# How many kilograms of O_2 gas are needed to give an oxygen pressure of 3.48 atm at 22°C?

Feb 6, 2017

Just to retire this question, let us specify a volume of $1 \cdot {m}^{3}$; and I get a mass of dioxygen gas of under $5 \cdot k g$.

#### Explanation:

We use the Ideal Gas Equation, with $R = 0.0821 \cdot L \cdot a t m \cdot {K}^{-} 1 \cdot m o {l}^{-} 1$.

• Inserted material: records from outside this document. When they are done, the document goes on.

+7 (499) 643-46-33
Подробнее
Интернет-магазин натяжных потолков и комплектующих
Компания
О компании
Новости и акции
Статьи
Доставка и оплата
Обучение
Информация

And thus $n = \frac{P V}{R T} = \frac{3.48 \cdot \cancel{a t m} \times 1 \cdot \cancel{{m}^{3}} \times {10}^{3} \cdot \cancel{L} \cdot \cancel{{m}^{-} 3}}{0.0821 \cdot \cancel{L \cdot a t m} \cdot \cancel{{K}^{-} 1} \cdot m o {l}^{-} 1 \times 295 \cdot \cancel{K}}$

$= 143.7 \cdot m o l$ (note that the answer has units $\frac{1}{m o {l}^{-} 1} = \frac{1}{\frac{1}{m o l}} = m o l$ $\text{as required}$

And we convert this molar quantity into a mass:

$143.7 \cdot \cancel{m o l} \times 32.00 \cdot \cancel{g \cdot m o {l}^{-} 1} \times {10}^{-} 3 \cdot k g \cdot \cancel{{g}^{-} 1}$

$= 4.60 \cdot k g .$

Please review my arithmetic. There are no money-back guarantees.

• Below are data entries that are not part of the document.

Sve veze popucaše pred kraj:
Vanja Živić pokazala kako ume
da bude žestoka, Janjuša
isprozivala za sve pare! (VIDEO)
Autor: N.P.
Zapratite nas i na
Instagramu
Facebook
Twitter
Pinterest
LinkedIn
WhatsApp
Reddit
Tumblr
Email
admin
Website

Note that $1 \cdot {m}^{3}$ is a very large volume, and is equal to $1000 \cdot L$. Chemists tend to deal with $\text{litres}$ and $m L$ and $c {m}^{3}$ ($1 \cdot m L \equiv 1 \cdot c {m}^{3} \equiv {10}^{-} 3 \cdot L \equiv {10}^{-} 6 \cdot {m}^{3}$). Of course all the measurements should be equivalent dimensionally, but it is so easy to divide instead of multiply and vice versa.